O reconhecimento inicial da vítima foi realizado pelo filho de Berenice por meio de uma fotografia de uma tatuagem. Entretanto, a confirmação pericial seguirá protocolos técnicos que incluem a análise de impressões digitais, a comparação da arcada dentária e, caso necessário, o exame de DNA.
A investigação aponta que a localização do corpo ocorreu dentro de uma área delimitada pelos policiais, baseada no trajeto percorrido pela caminhonete de Eliane Alves dos Santos, de 46 anos. A empresária está presa temporariamente e é investigada por suspeita de homicídio relacionado ao caso.
Vestígios de sangue e perícia
A perícia confirmou a presença de vestígios de sangue na caminhonete da investigada após o uso de luminol, um reagente químico que detecta manchas invisíveis a olho nu. Segundo os peritos, a maior concentração de material biológico foi encontrada no banco do carona do veículo.

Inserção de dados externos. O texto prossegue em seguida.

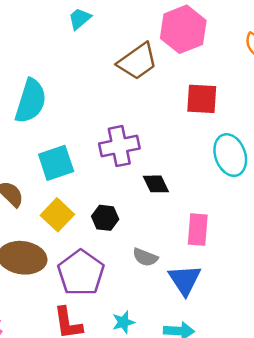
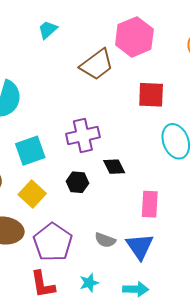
black hexagon: (105, 218) -> (77, 182), moved
gray semicircle: (145, 257) -> (105, 240), moved

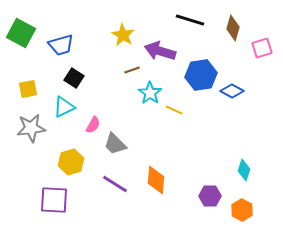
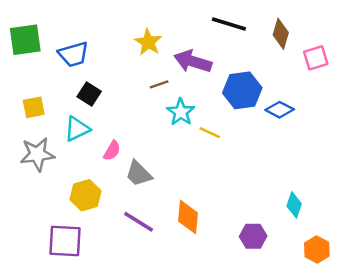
green square: (21, 33) -> (25, 40), turned -36
orange hexagon: (242, 210) -> (317, 250), moved

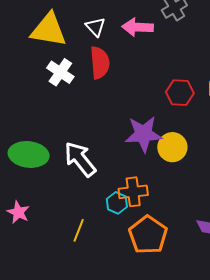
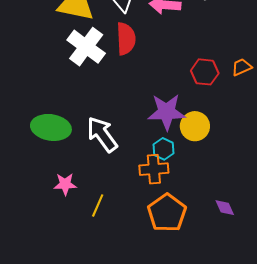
white cross: (60, 72) -> (86, 47), size x1.4
cyan hexagon: (117, 203) -> (163, 149), moved
pink star: (18, 212) -> (65, 184), moved, turned -30

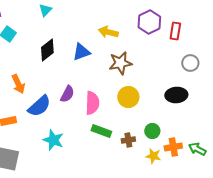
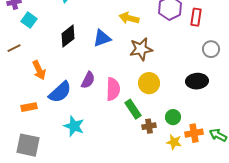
green rectangle: (101, 131) -> (133, 109), moved, turned 36

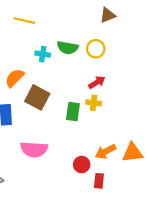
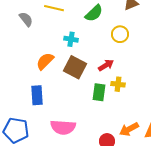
green semicircle: (68, 48) -> (94, 13), moved, turned -54
red arrow: (97, 82) -> (106, 65), moved
brown square: (37, 97) -> (75, 67), moved

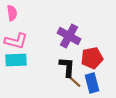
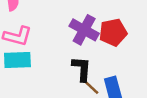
red pentagon: (92, 58) -> (113, 32), moved

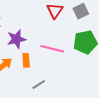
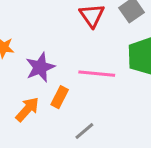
orange rectangle: (26, 60) -> (60, 97), turned 40

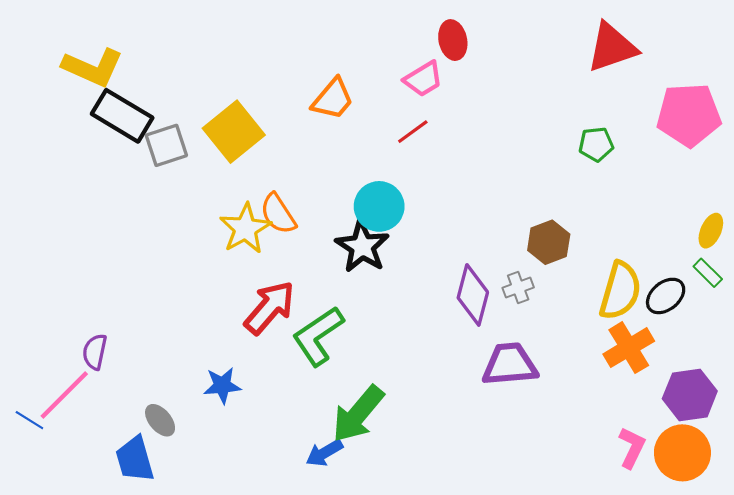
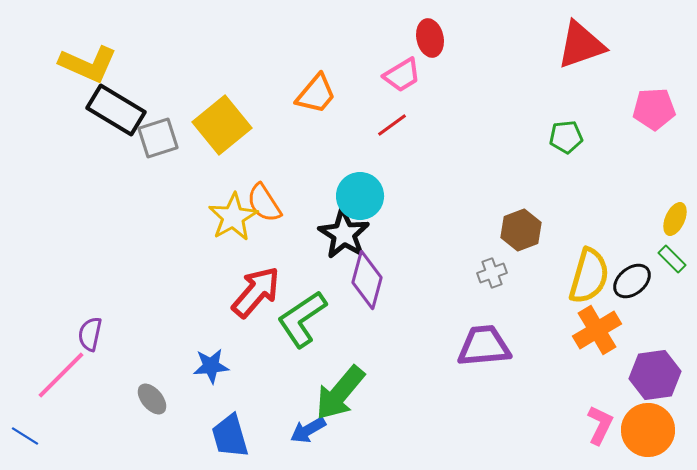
pink pentagon: (689, 115) -> (654, 109), size x0.7
purple diamond: (473, 295) -> (367, 280), moved
blue line: (29, 420) -> (25, 436), moved
blue trapezoid: (135, 459) -> (230, 436), moved

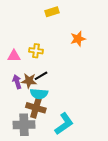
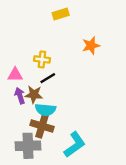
pink triangle: (14, 56) -> (15, 75), moved
black line: (41, 76) -> (48, 78), moved

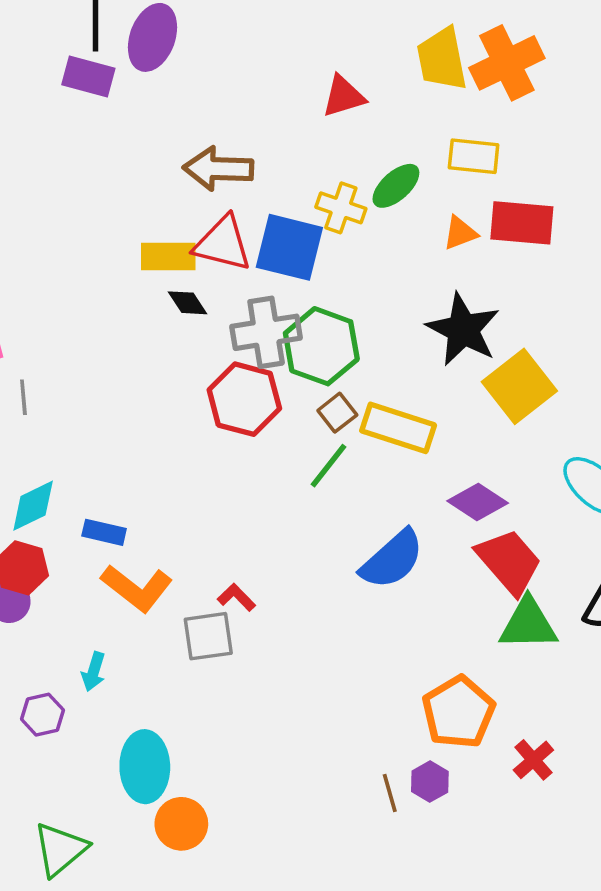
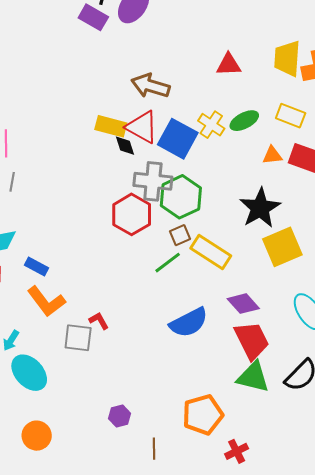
black diamond: (188, 303) -> (125, 146), moved
cyan ellipse: (145, 767) -> (29, 373), moved, turned -57
purple hexagon: (430, 782) -> (120, 416), moved

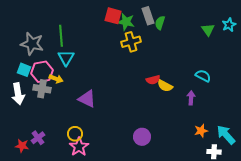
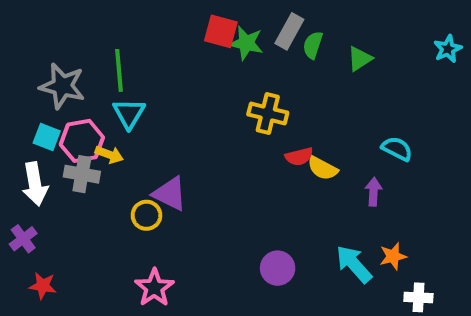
gray rectangle: (148, 16) -> (289, 31), turned 48
green triangle: (208, 30) -> (360, 59), moved, turned 32
yellow cross: (131, 42) -> (268, 114), moved, turned 30
yellow circle: (75, 134) -> (146, 215), moved
cyan arrow: (226, 135) -> (354, 264), moved
purple cross: (38, 138) -> (23, 239), moved

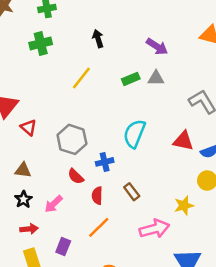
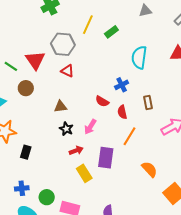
green rectangle: (131, 79) -> (111, 32), moved
red triangle: (28, 127) -> (67, 71), moved
gray hexagon: (72, 139) -> (63, 44), moved
brown rectangle: (132, 192) -> (148, 103), turned 40
purple rectangle: (63, 246) -> (106, 158), size x1.5

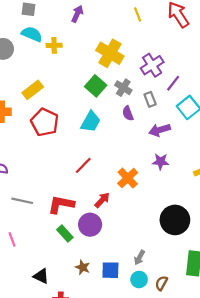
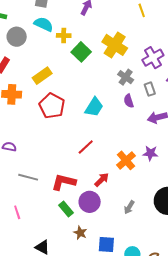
green square: (96, 86) -> (81, 52), moved
purple star: (161, 162) -> (150, 153), moved
gray arrow: (139, 258) -> (129, 207), moved
brown star: (83, 267) -> (80, 233), moved

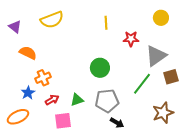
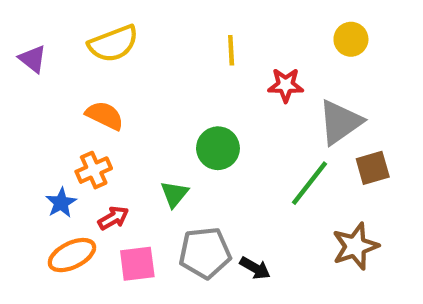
orange semicircle: (28, 53) -> (105, 116), moved
green triangle: (77, 100) -> (174, 194), moved, turned -32
gray pentagon: (107, 101) -> (205, 253), moved
orange ellipse: (18, 117) -> (72, 255), moved

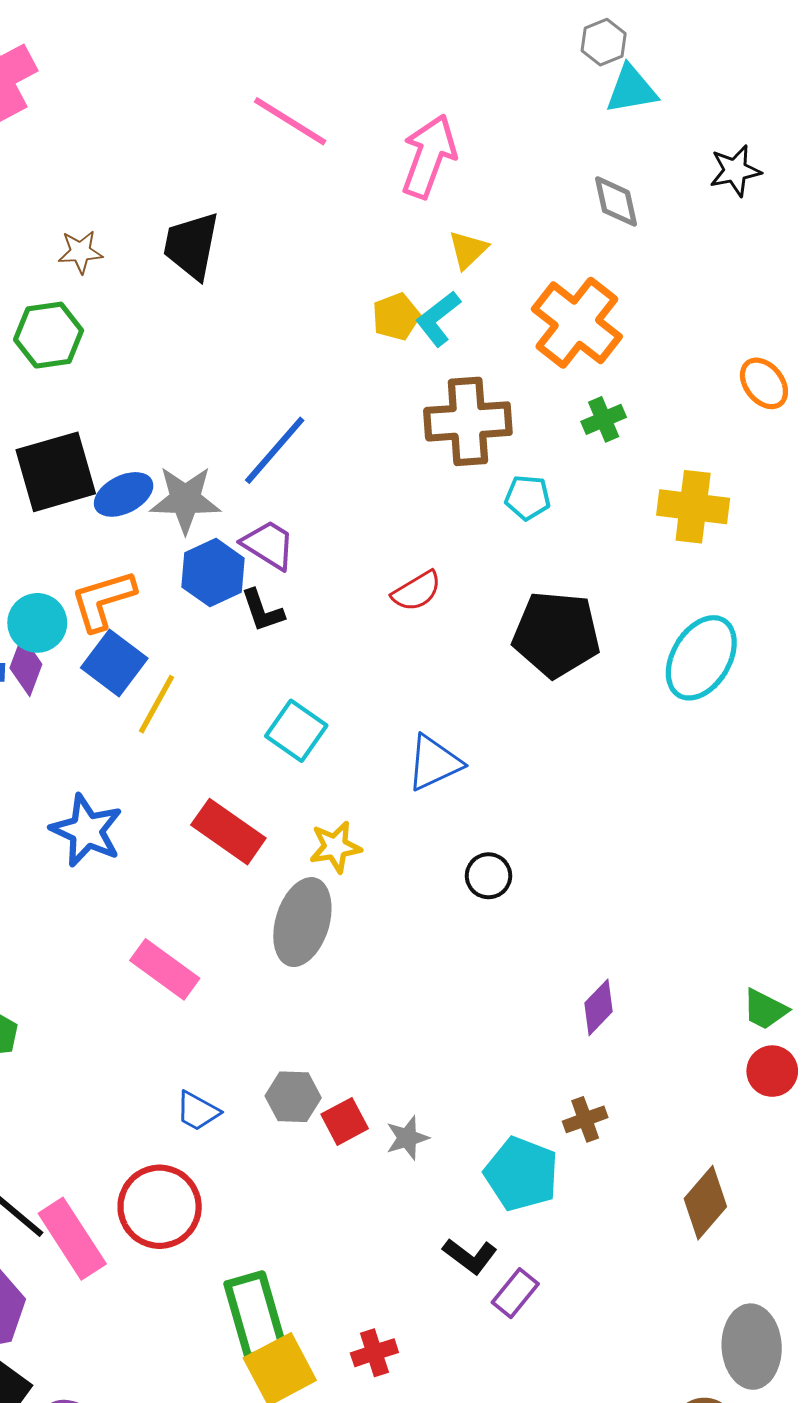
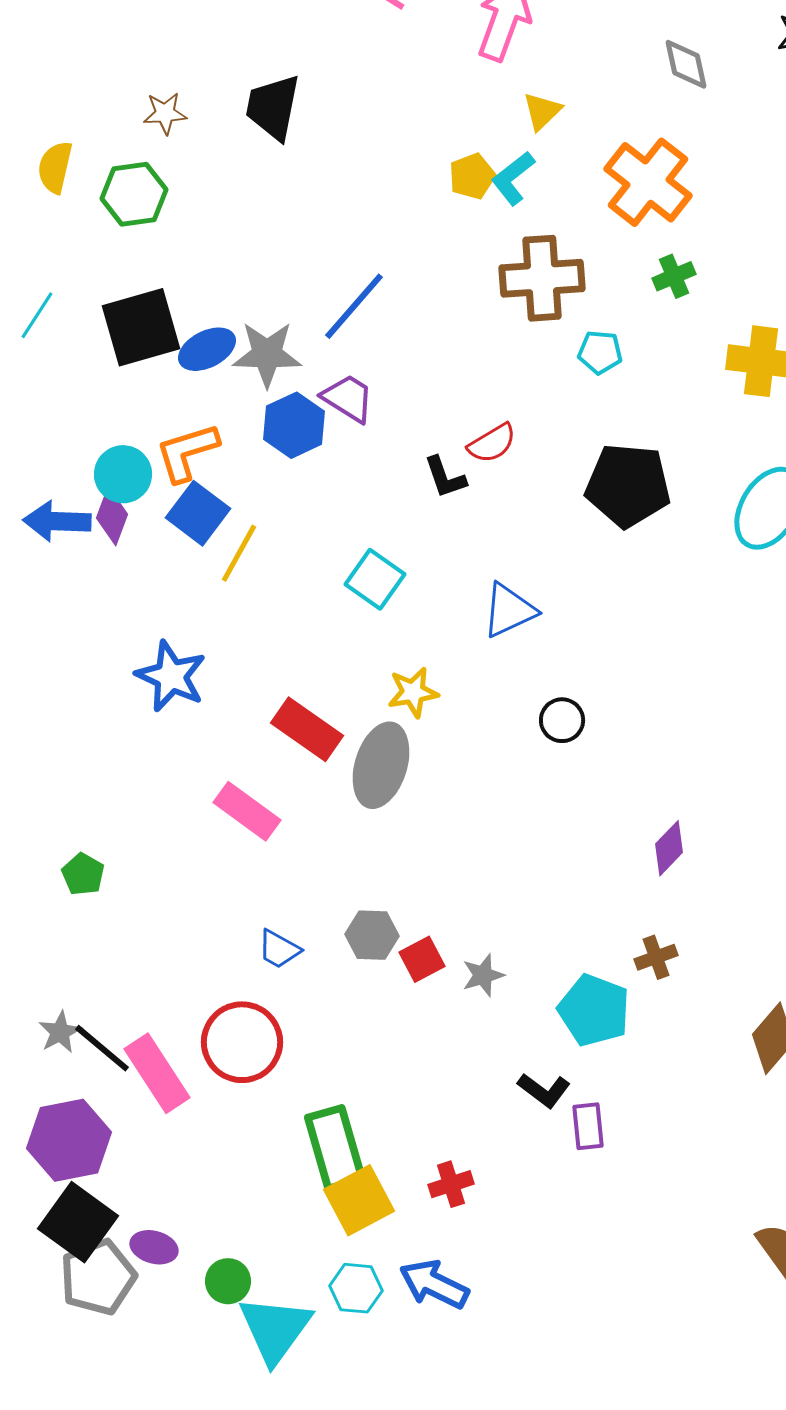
black L-shape: (262, 611) -> (445, 477), moved
red rectangle: (228, 832) -> (307, 729), moved
purple rectangle: (515, 1293) -> (588, 1126), turned -45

Durante o cumprimento de mandados, os agentes também identificaram no veículo marcas de reparos compatíveis com danos provocados por disparos de arma de fogo. Na residência da suspeita, foram apreendidos dois celulares e três armas registradas.
Berenice foi vista pela última vez no dia 30 de junho (30), no bairro Ubatumirim, em Ubatuba (SP), após deixar o restaurante onde trabalhava. A polícia busca agora concluir os laudos periciais para entender a dinâmica do crime.
Contradições na versão da suspeita
A Polícia Civil identificou divergências entre o depoimento de Eliane e as provas técnicas. Embora a empresária tenha afirmado que deixou a cozinheira no bairro Toninhas, imagens de câmeras de segurança e radares mostraram que a caminhonete seguiu em direção a Paraty (RJ), pela Estrada do Pasto Grande.
Em áudio divulgado pela família durante o início das buscas, o filho da vítima, José Carlos de Faria, questionou a patroa sobre o paradeiro da mãe. Na gravação, a empresária alegou ter realizado um acordo trabalhista de R$ 2,6 mil e deixado a funcionária em um ponto de ônibus após o encerramento do contrato.